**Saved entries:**
== == ==

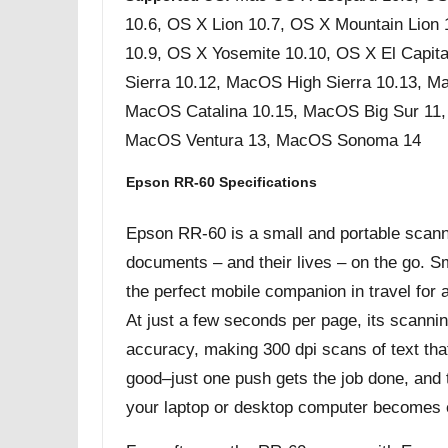
10.6, OS X Lion 10.7, OS X Mountain Lion
10.9, OS X Yosemite 10.10, OS X El Capit
Sierra 10.12, MacOS High Sierra 10.13, M
MacOS Catalina 10.15, MacOS Big Sur 11
MacOS Ventura 13, MacOS Sonoma 14
Epson RR-60 Specifications
Epson RR-60 is a small and portable scanner
documents – and their lives – on the go. Sma
the perfect mobile companion in travel for
At just a few seconds per page, its scannin
accuracy, making 300 dpi scans of text that 
good–just one push gets the job done, and 
your laptop or desktop computer becomes 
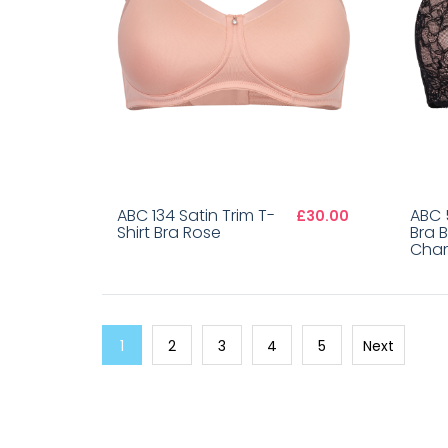
ABC 134 Satin Trim T-
ABC 
£30.00
Shirt Bra Rose
Bra 
Cha
1
2
3
4
5
Next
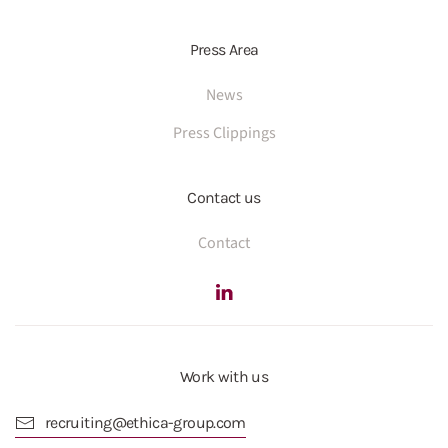
Press Area
News
Press Clippings
Contact us
Contact
Work with us
recruiting@ethica-group.com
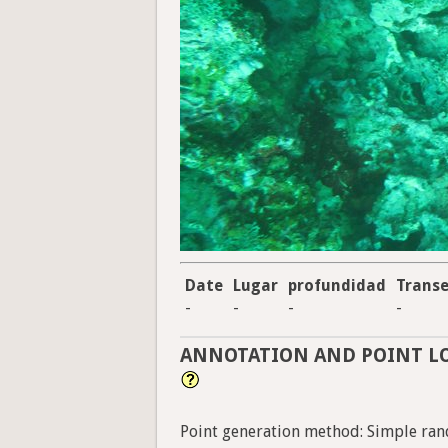
Date
Lugar
profundidad
Trans
-
-
-
-
ANNOTATION AND POINT L
Point generation method: Simple ran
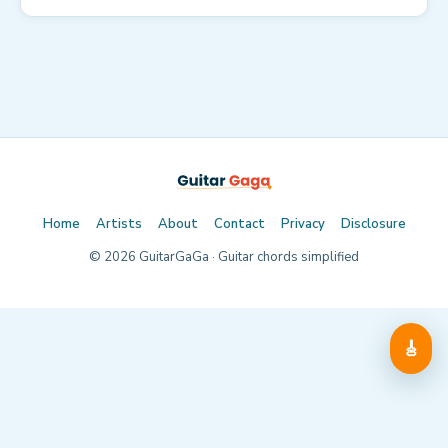
Home
Artists
About
Contact
Privacy
Disclosure
©
2026
GuitarGaGa · Guitar chords simplified
🎸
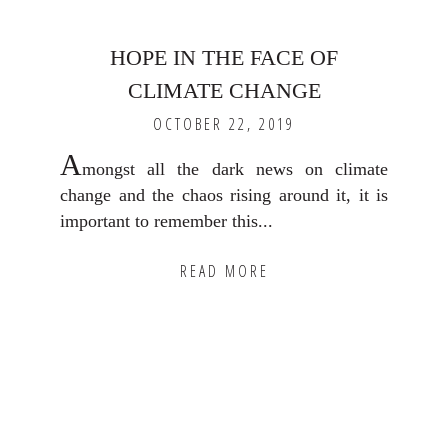
HOPE IN THE FACE OF
CLIMATE CHANGE
OCTOBER 22, 2019
A
mongst all the dark news on climate
change and the chaos rising around it, it is
important to remember this...
READ MORE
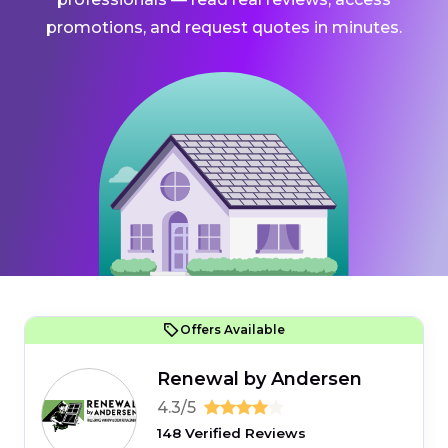
promotions, and request quotes in minutes.
Offers Available
Renewal by Andersen
4.3/5
148 Verified Reviews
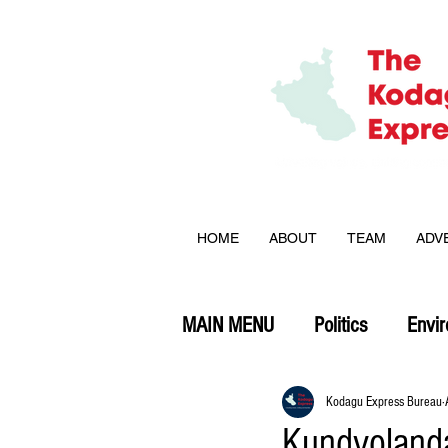
HOME
ABOUT
TEAM
ADV
MAIN MENU
Politics
Envi
Opinion
Kodagu Express Bureau
Kundyolanda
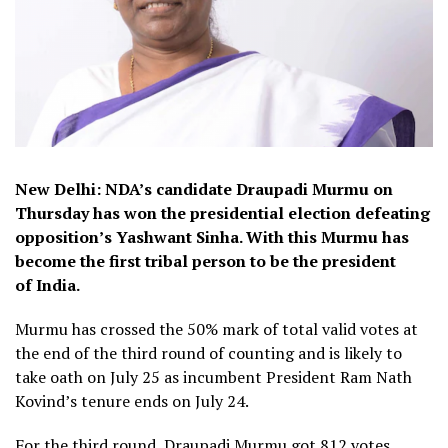
New Delhi: NDA’s candidate Draupadi Murmu on
Thursday has won the presidential election defeating
opposition’s Yashwant Sinha. With this Murmu has
become the first tribal person to be the president
of India.
Murmu has crossed the 50% mark of total valid votes at
the end of the third round of counting and is likely to
take oath on July 25 as incumbent President Ram Nath
Kovind’s tenure ends on July 24.
For the third round, Draupadi Murmu got 812 votes,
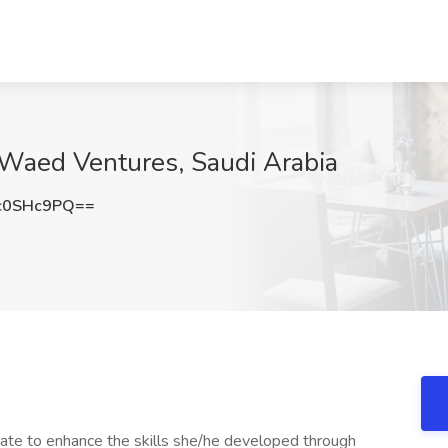
 Waed Ventures, Saudi Arabia
c0SHc9PQ==
uate to enhance the skills she/he developed through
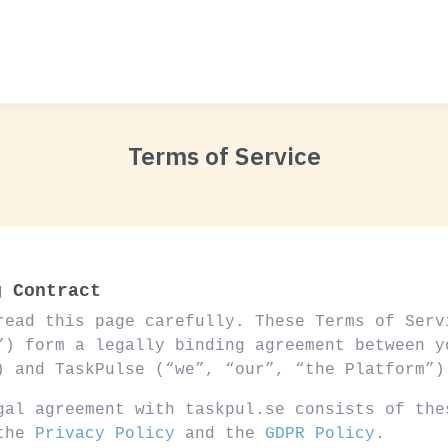
Terms of Service
g Contract
read this page carefully. These Terms of Serv
”) form a legally binding agreement between y
) and TaskPulse (“we”, “our”, “the Platform”)
gal agreement with taskpul.se consists of the
 the
Privacy Policy
and the
GDPR Policy
.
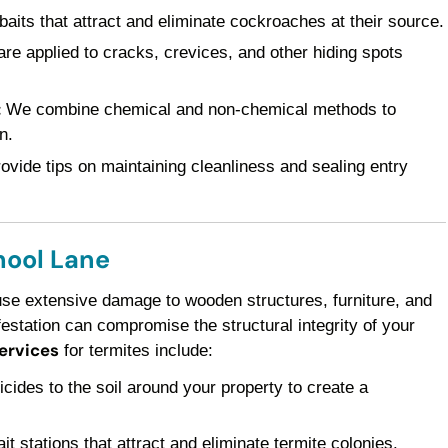
baits that attract and eliminate cockroaches at their source.
re applied to cracks, crevices, and other hiding spots
:
We combine chemical and non-chemical methods to
n.
vide tips on maintaining cleanliness and sealing entry
hool Lane
use extensive damage to wooden structures, furniture, and
festation can compromise the structural integrity of your
services
for termites include:
icides to the soil around your property to create a
it stations that attract and eliminate termite colonies.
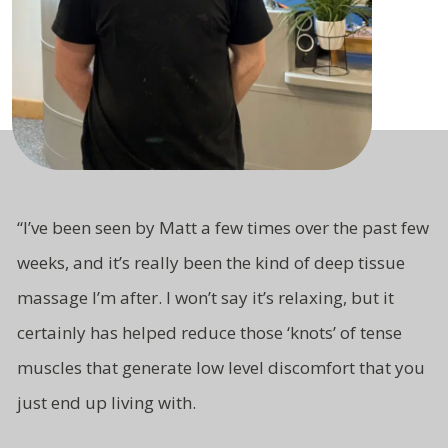
“
I’ve been seen by Matt a few times over the past few
weeks, and it’s really been the kind of deep tissue
massage I’m after. I won’t say it’s relaxing, but it
certainly has helped reduce those ‘knots’ of tense
muscles that generate low level
discomfort that you
just end up living
with.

== == ==

**What you should do:** Copy out every line in the entries above that holds "around".

**Solution:**
change and the chaos rising around it, it is
icides to the soil around your property to create a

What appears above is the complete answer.